That’s a question that comes up a lot in wage and hour land employment lawsuits. Typically the question is how many employees do I need to look at to have a statistically significant sample?
In some instances it’s not feasible to collect data or get all the records for
all the employees of a particular company. Sometimes the data is kept
in such a way that it takes a lot of effort to get that information. In
other instances it is a matter of the limitations of imposed by the court.
In any event, that’s a question that comes up a number times in wage and hour lawsuits particularly ones involving class or collective actions. So what’s the answer?
Generally, the size of the sample needs to be sufficiently large so that it is representative of
the entire employee population. That number could be relatively small say 40 employees or relatively large say to 200 employees depending on the number of employees at the company and the characteristics of the employee universe that is being analyzed.
For example if there are no meaningful distinctions between the employees in the universe, that is
it is generally accepted that all the employees are pretty much all
similarly situated, then a sheer simple random sample could be
appropriate.
That is, you could simply draw names from a hat, essentially. A simple random sample typically requires the smallest number of employees.
If there are distinctions between employees that need to be accounted for, then
either a larger sample or some type of stratified sampling could be appropriate.
Even if there are distinctions between employees, if the sample is sufficiently large then distinctions between the employees in the data could take care of themselves.
For instance, assume that you have a population of 10,000 employees and they are
divided into four different groups that need to be looked at differently.
One way to do a sample in this setting is to sample over each of the different groups of employees separately.
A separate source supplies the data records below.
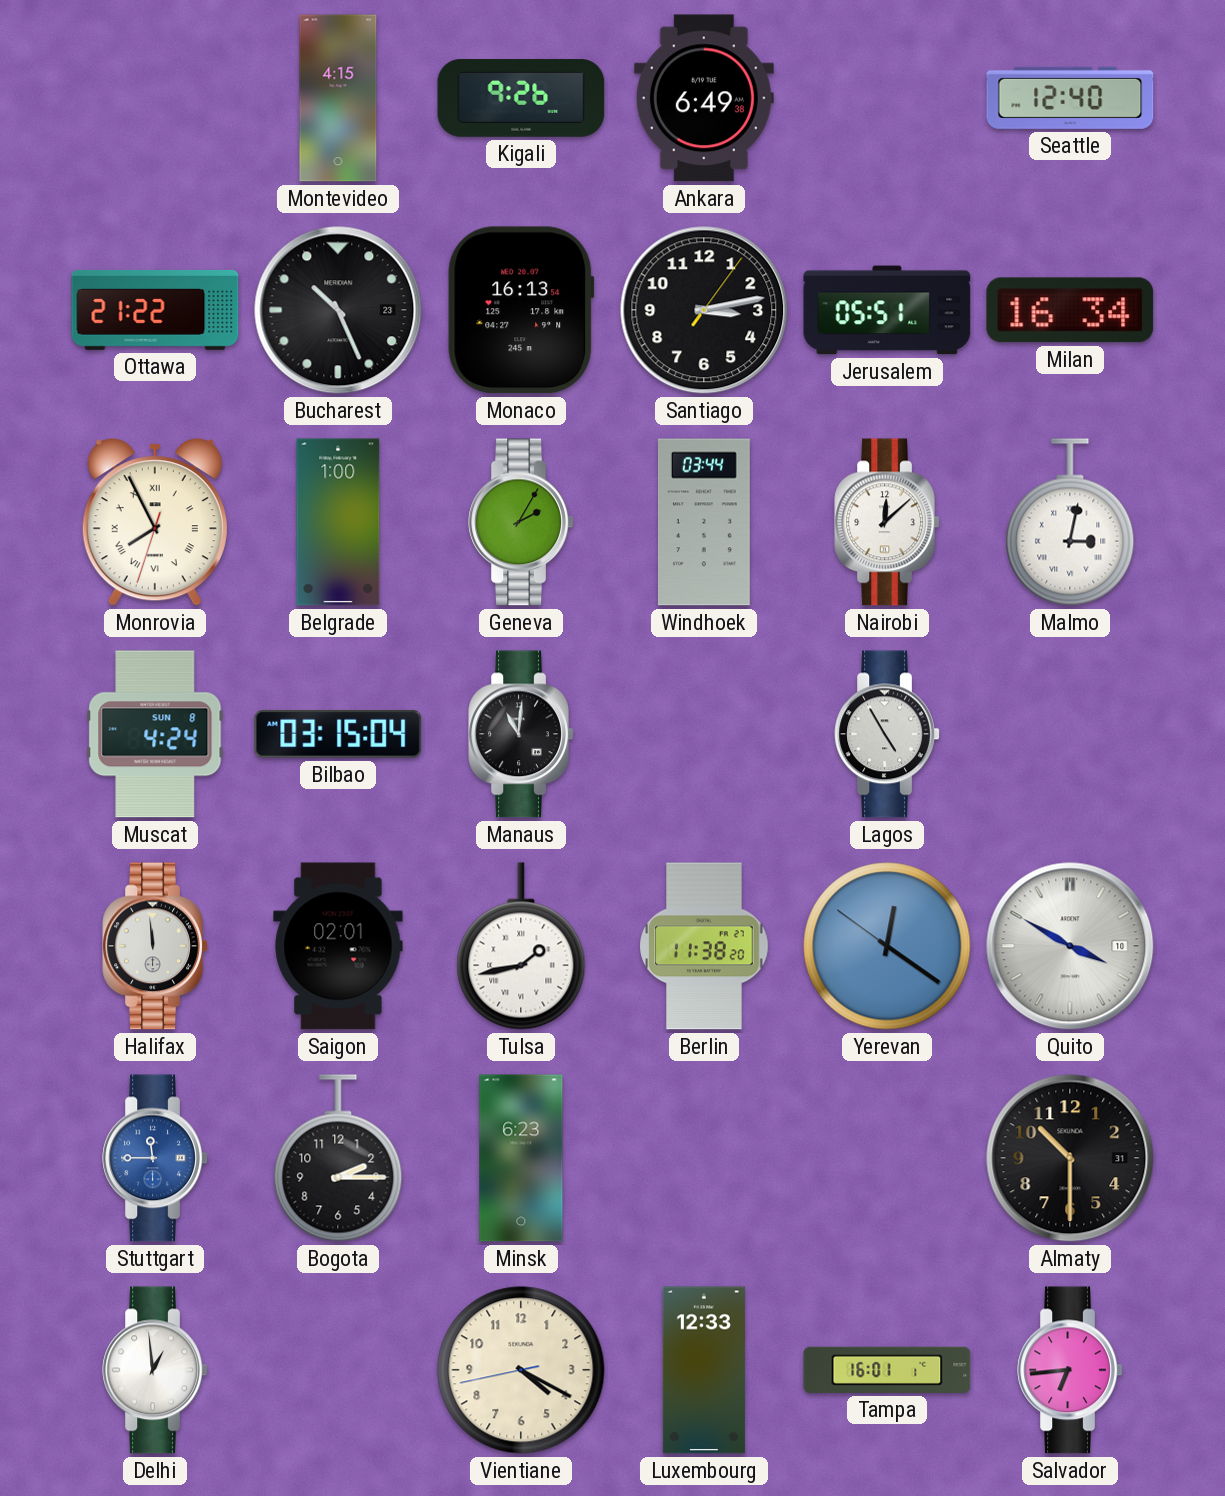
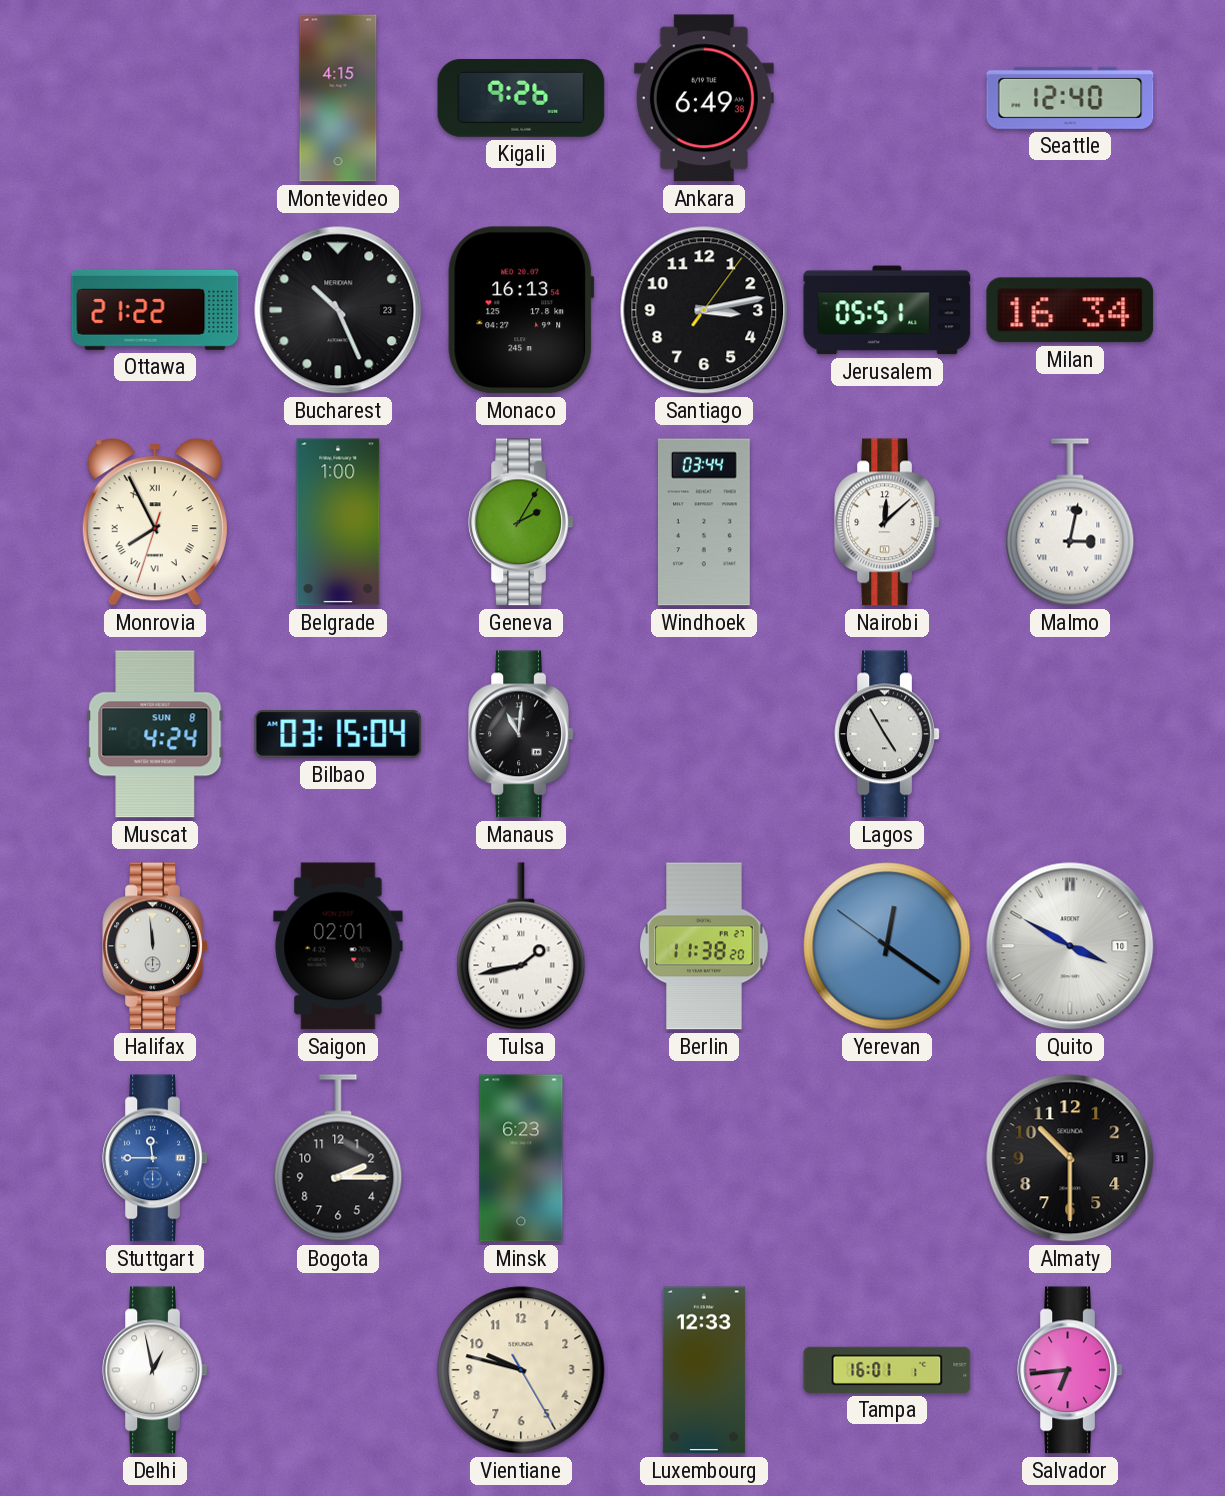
Delhi: 12:59 -> 12:58
Vientiane: 4:19 -> 9:47
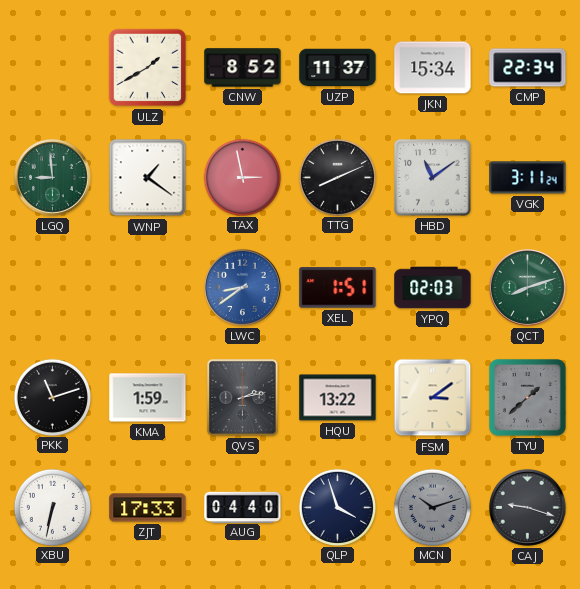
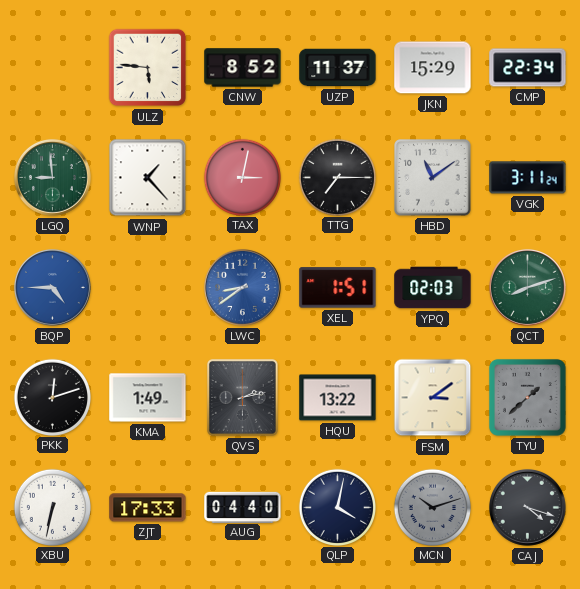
ULZ: 1:40 -> 5:46
JKN: 15:34 -> 15:29
WNP: 1:21 -> 1:23
TAX: 2:58 -> 3:02
TTG: 8:11 -> 7:15
BQP: none -> 4:45
PKK: 11:12 -> 12:12
KMA: 1:59 -> 1:49
QLP: 3:57 -> 4:02
CAJ: 9:18 -> 4:18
The main purpose of the individual samples is to make sure that you have the appropriate number of employees in each of the different groups. That is, to make sure that the number of employees in the different samples are sufficiently representative of the distribution of the different groups of employees in the overall population.
Another way to do this is to simply just take a large enough sample so that the distinctions take care of themselves. If the sample is sufficiently large then the distribution of the different groups of employees in the sample should on be representative of the employee population as a whole.
So in this example, if there is a sufficiently large sample it could be okay to use a simple random sample and you would get to the same point as a more advanced stratified type of approach.
The key however is to make sure that the sample is sufficiently large that of course depends on the overall population and the number of groups of employees being studied.